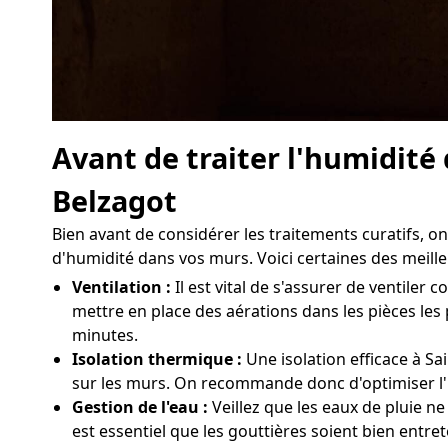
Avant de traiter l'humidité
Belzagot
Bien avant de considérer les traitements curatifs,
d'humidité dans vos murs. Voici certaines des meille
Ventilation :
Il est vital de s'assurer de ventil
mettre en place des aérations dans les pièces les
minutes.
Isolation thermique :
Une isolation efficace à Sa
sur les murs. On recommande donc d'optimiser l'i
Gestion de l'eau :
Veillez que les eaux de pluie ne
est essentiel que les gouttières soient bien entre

---

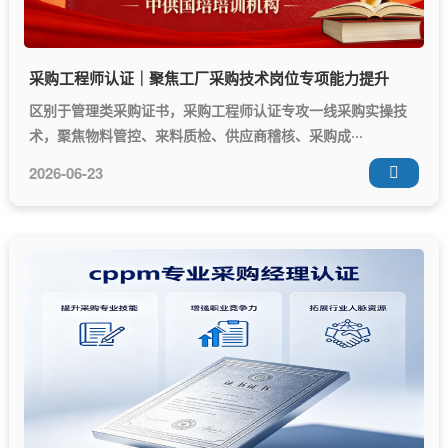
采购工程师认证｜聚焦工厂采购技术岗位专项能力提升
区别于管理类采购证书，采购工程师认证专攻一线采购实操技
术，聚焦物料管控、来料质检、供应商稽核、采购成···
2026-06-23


---

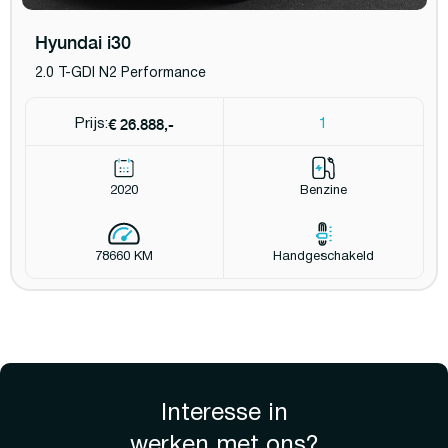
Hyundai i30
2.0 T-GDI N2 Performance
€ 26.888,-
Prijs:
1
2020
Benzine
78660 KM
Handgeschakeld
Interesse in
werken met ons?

REQUIRED WORK:
Across the entries above, find each line with the word "dans" and please copy it out.

ANSWER SPACE:
d'humidité dans vos murs. Voici certaines des meille
mettre en place des aérations dans les pièces les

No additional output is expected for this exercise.